[Collected data]
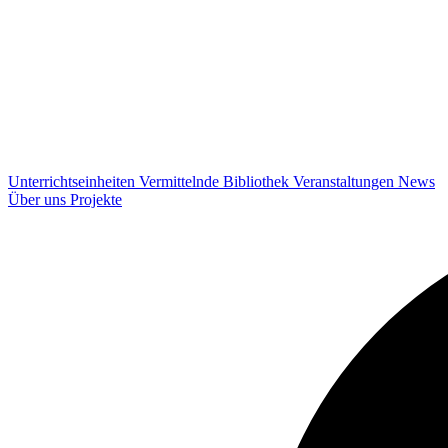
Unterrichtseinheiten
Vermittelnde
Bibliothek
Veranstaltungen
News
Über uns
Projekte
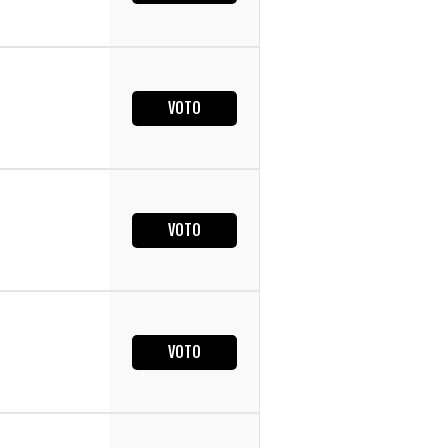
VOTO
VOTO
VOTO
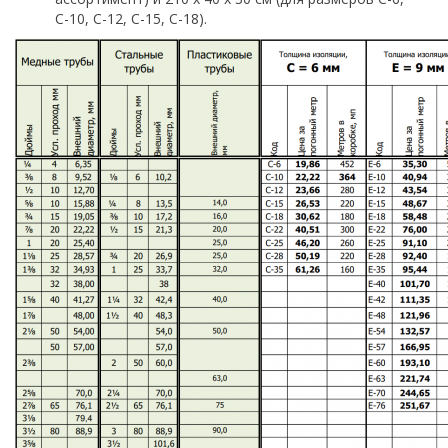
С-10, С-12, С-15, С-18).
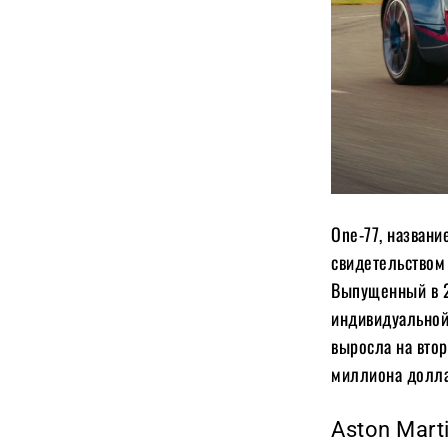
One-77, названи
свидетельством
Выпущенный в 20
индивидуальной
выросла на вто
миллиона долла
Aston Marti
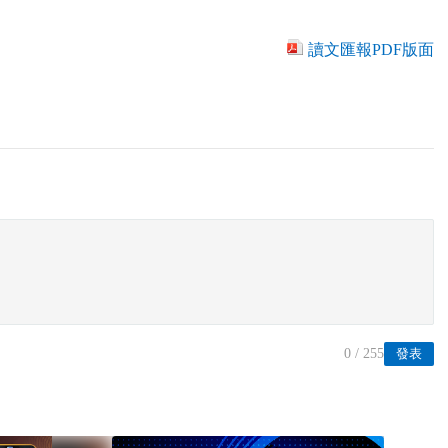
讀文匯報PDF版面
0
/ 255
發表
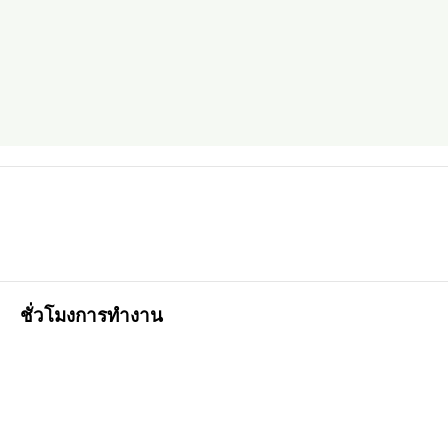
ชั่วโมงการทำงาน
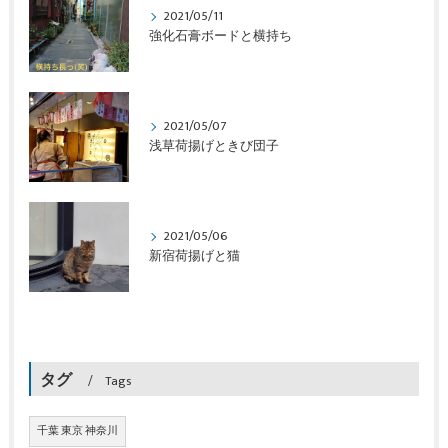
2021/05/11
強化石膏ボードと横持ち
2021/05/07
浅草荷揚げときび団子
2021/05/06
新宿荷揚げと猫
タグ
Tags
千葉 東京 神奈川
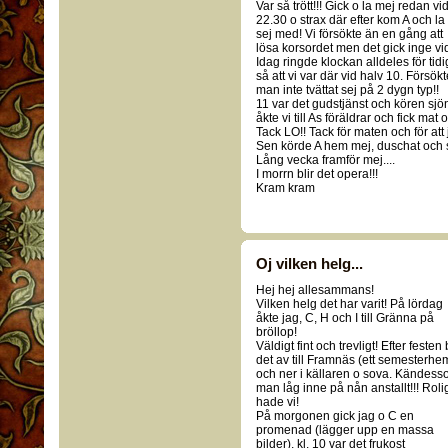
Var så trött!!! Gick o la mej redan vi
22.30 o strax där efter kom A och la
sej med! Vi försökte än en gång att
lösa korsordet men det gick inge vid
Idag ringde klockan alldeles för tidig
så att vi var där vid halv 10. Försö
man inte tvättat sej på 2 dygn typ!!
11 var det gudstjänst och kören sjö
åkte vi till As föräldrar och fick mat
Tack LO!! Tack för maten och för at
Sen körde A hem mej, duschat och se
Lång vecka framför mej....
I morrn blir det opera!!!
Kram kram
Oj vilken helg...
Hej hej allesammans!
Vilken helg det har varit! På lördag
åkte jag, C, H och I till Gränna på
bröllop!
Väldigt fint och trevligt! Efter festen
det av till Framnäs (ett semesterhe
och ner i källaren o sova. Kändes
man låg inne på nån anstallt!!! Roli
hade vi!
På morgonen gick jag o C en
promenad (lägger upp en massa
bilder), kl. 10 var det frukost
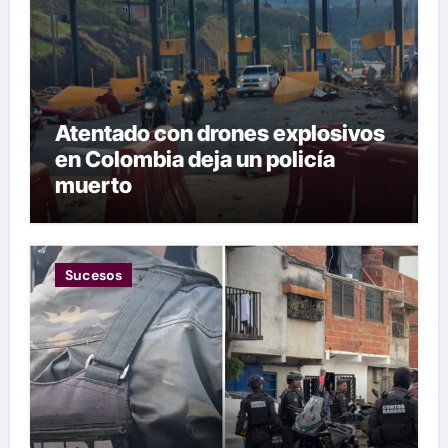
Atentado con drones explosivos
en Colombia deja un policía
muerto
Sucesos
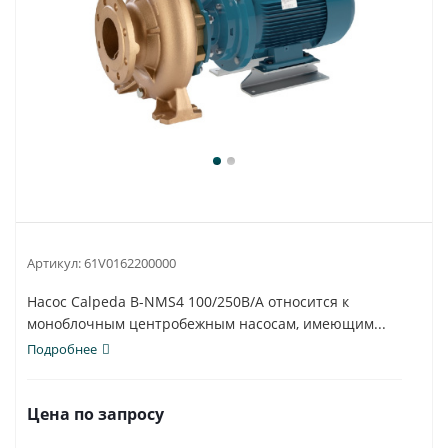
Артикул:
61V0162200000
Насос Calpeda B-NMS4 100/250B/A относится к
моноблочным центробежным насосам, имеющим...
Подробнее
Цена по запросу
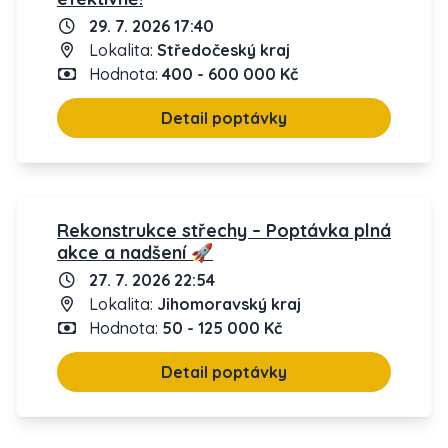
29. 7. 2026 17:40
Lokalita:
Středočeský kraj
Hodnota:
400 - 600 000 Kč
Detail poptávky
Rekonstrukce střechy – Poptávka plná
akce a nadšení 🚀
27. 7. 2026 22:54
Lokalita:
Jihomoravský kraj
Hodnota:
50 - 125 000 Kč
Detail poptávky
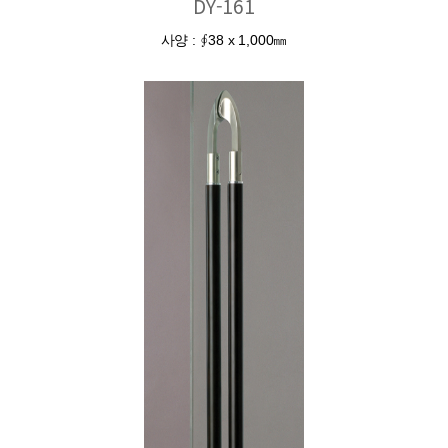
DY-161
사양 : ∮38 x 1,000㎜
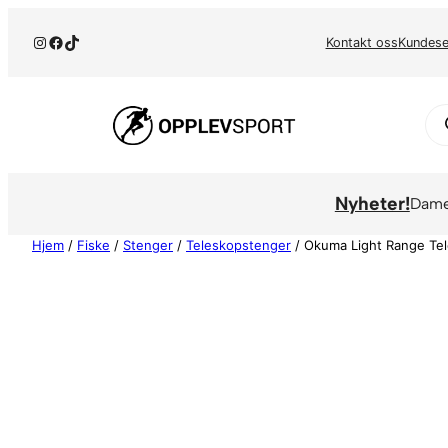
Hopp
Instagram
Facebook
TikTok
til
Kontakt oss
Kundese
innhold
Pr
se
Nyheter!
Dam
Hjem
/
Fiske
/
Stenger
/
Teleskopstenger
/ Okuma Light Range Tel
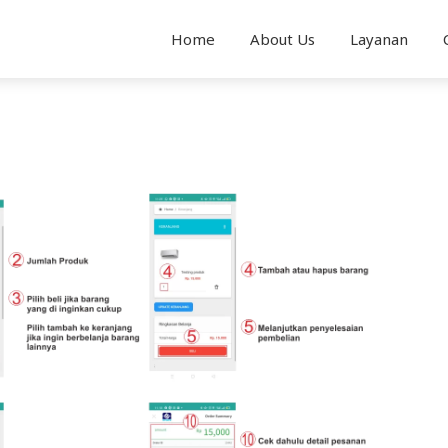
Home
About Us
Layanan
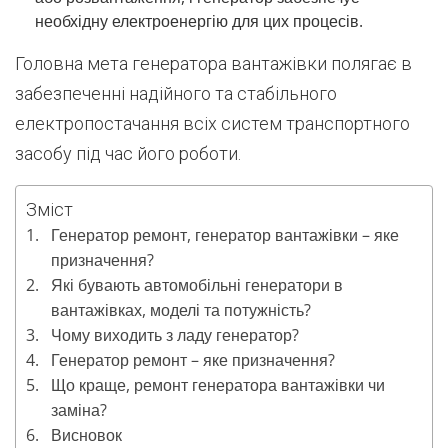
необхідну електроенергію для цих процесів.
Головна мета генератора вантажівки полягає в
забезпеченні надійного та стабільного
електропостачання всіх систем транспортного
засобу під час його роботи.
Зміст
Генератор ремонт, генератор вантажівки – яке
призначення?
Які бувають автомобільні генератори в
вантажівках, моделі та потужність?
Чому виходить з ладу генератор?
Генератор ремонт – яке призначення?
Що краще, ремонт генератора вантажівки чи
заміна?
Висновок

Task statement:
Extract every line from the records above that contains the word "генератора".

Solution:
Головна мета генератора вантажівки полягає в
Що краще, ремонт генератора вантажівки чи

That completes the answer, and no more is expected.